Two quite similar stories in the law reports shed some light on this. In 2010 the Court of Appeal concluded in Bournemouth University Higher Education Corporation –v- Buckland that where the employer was guilty of a fundamental breach of contract, it could not “mend” that breach by profuse apologies and other appropriate remedial steps afterwards. See our Review for that case here. That was the case even though Buckland, the employee, was found to have been unnecessarily painful about the whole thing – the EAT had decided that someone else could well have accepted the Corporation’s remedial steps and in that way remained in employment, honour satisfied, quite unscarred by the whole exercise. The Employment Appeal Tribunal has this week looked at this question again on behalf of a Mr Assamoi. He had been employed by Spirit Pubs for some time, though as the Judge recorded rather delicately, his “job history was not one of employment that was untroubled and uneventful”. He and his boss had an extended falling-out in which neither man covered himself in glory, the boss even less than Assamoi. Assamoi raised a grievance about this. The complaint was substantially upheld and appropriate action taken against the boss. Assamoi then resigned nonetheless and claimed constructive dismissal.

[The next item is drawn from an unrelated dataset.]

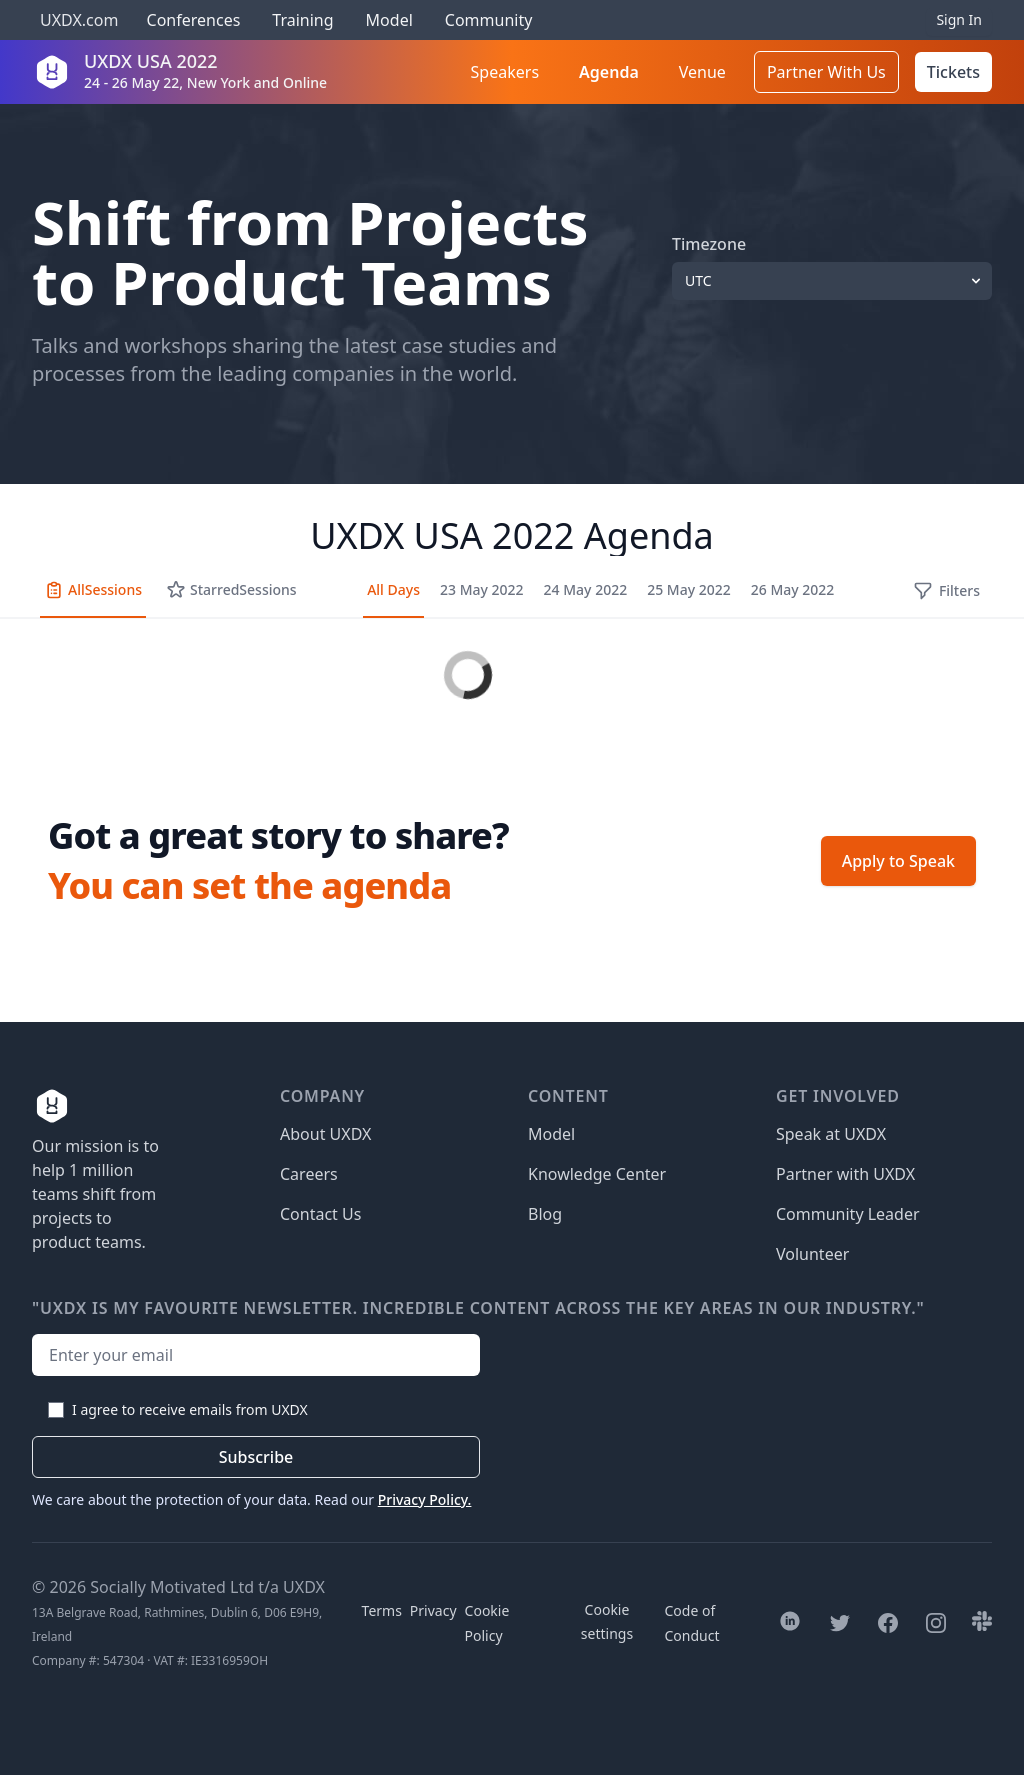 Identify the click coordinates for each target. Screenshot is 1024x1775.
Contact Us (320, 1214)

In an attractive and sensible ruling the Employment Appeal Tribunal said in effect that the purpose of bringing a grievance is to get something fixed before it becomes too serious, and so if it was then fixed, it could not become the fundamental breach of contract necessary to generate a constructive dismissal claim. The claim therefore failed. Where Assamoi differed from Buckland was in the gravity of the conduct which was the subject of the Claimant’s grievance in each case. Some bust-ups are retrievable, therefore, while others are not. Where does that leave the poor employer trying to address the problem? Will bending over backwards by upholding the grievance avoid a constructive dismissal claim on the one hand or merely create evidence to support it on the other?
The answer lies as a matter of law in the nature of the conduct complained of. If that goes so far as to be a repudiatory breach of contract then Buckland held (with great reluctance on the part of the Judge and a frank admission that it was not a desirable conclusion from the employment relations perspective) that it could not be remedied. No matter how much the employer acknowledges that the conduct had been wrong and takes steps to provide redress, the employee can therefore still choose to resign and claim constructive dismissal. However, if the conduct complained of was not so serious as to be a fundamental breach, then prompt and effective steps to correct the position could well be enough to prevent the situation tipping over into constructive dismissal territory.
But whether a particular state of affairs complained of has crossed the line into a fundamental breach is rarely visible to the untrained eye. Should HR defend such grievances regardless of cost or merit, or concede the stronger of them and try to make amends? In our view, clearly the latter. You will rarely be criticised by an Employment Tribunal for not defending the indefensible. Moreover, with luck the employee who is the victim of the treatment will be less petulant (the word used by the Court) about his employer’s mea culpa than was Professor Buckland.